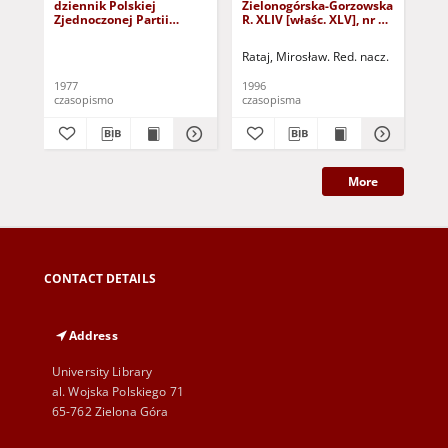
dziennik Polskiej
Zielonogórska-Gorzowska
Zi
Zjednoczonej Partii
R. XLIV [właśc. XLV], nr 52
R. 
Robotniczej : Zielona
(1 marca 1996). - Wyd. 1
(23
Góra - Gorzów R. XXVI Nr
Rataj, Mirosław. Red. nacz.
Rat
43 (23 lutego 1977). -
Wyd. A
1977
1996
199
czasopismo
czasopisma
cza
More
CONTACT DETAILS
Address
University Library
al. Wojska Polskiego 71
65-762 Zielona Góra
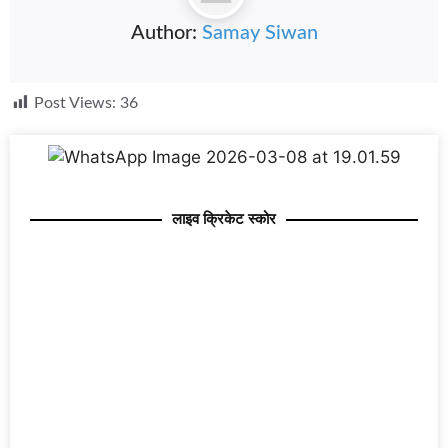
Author:
Samay Siwan
Post Views:
36
लाइव क्रिकेट स्कोर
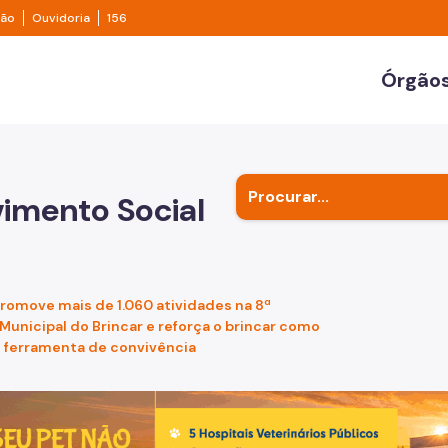
e transparência São Paulo
Legislação
Ouvidoria
ção
Ouvidoria
156
ulo
Órgãos
Secr
Outr
vimento Social
Subp
romove mais de 1.060 atividades na 8ª
unicipal do Brincar e reforça o brincar como
e ferramenta de convivência
de um cachorro caramelo e uma gata rajada, olhando para 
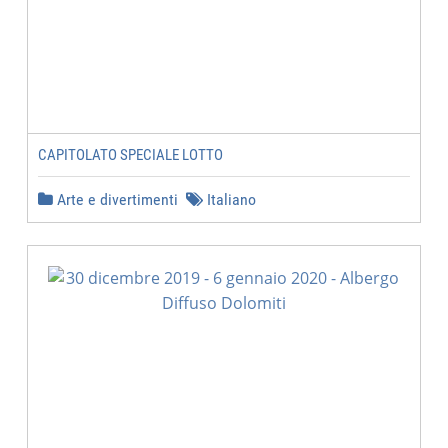
CAPITOLATO SPECIALE LOTTO
Arte e divertimenti
Italiano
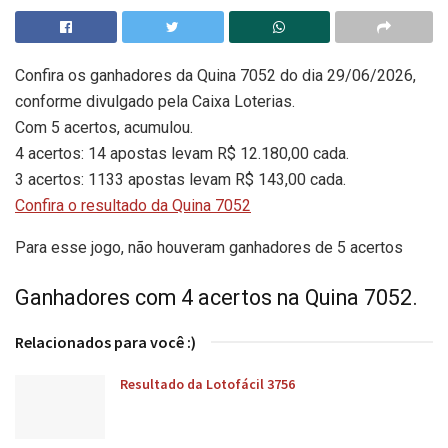
Confira os ganhadores da Quina 7052 do dia 29/06/2026,
conforme divulgado pela Caixa Loterias.
Com 5 acertos, acumulou.
4 acertos: 14 apostas levam R$ 12.180,00 cada.
3 acertos: 1133 apostas levam R$ 143,00 cada.
Confira o resultado da Quina 7052
Para esse jogo, não houveram ganhadores de 5 acertos
Ganhadores com 4 acertos na Quina 7052.
Relacionados para você :)
Resultado da Lotofácil 3756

..........

* _WHAT YOU HAVE TO DO_
Verbatim output of every entry above is required, though pictures are to be left out.

* _SOLUTION FOR THIS EXERCISE_
dziennik Polskiej
Zielonogórska-Gorzowska
Zi
Zjednoczonej Partii
R. XLIV [właśc. XLV], nr 52
R. 
Robotniczej : Zielona
(1 marca 1996). - Wyd. 1
(23
Góra - Gorzów R. XXVI Nr
Rataj, Mirosław. Red. nacz.
Rat
43 (23 lutego 1977). -
Wyd. A
1977
1996
199
czasopismo
czasopisma
cza
More
CONTACT DETAILS
Address
University Library
al. Wojska Polskiego 71
65-762 Zielona Góra
Author:
Samay Siwan
Post Views:
36
लाइव क्रिकेट स्कोर
e transparência São Paulo
Legislação
Ouvidoria
ção
Ouvidoria
156
ulo
Órgãos
Secr
Outr
vimento Social
Subp
romove mais de 1.060 atividades na 8ª
unicipal do Brincar e reforça o brincar como
e ferramenta de convivência
de um cachorro caramelo e uma gata rajada, olhando para 
CAPITOLATO SPECIALE LOTTO
Arte e divertimenti
Italiano
Confira os ganhadores da Quina 7052 do dia 29/06/2026,
conforme divulgado pela Caixa Loterias.
Com 5 acertos, acumulou.
4 acertos: 14 apostas levam R$ 12.180,00 cada.
3 acertos: 1133 apostas levam R$ 143,00 cada.
Confira o resultado da Quina 7052
Para esse jogo, não houveram ganhadores de 5 acertos
Ganhadores com 4 acertos na Quina 7052.
Relacionados para você :)
Resultado da Lotofácil 3756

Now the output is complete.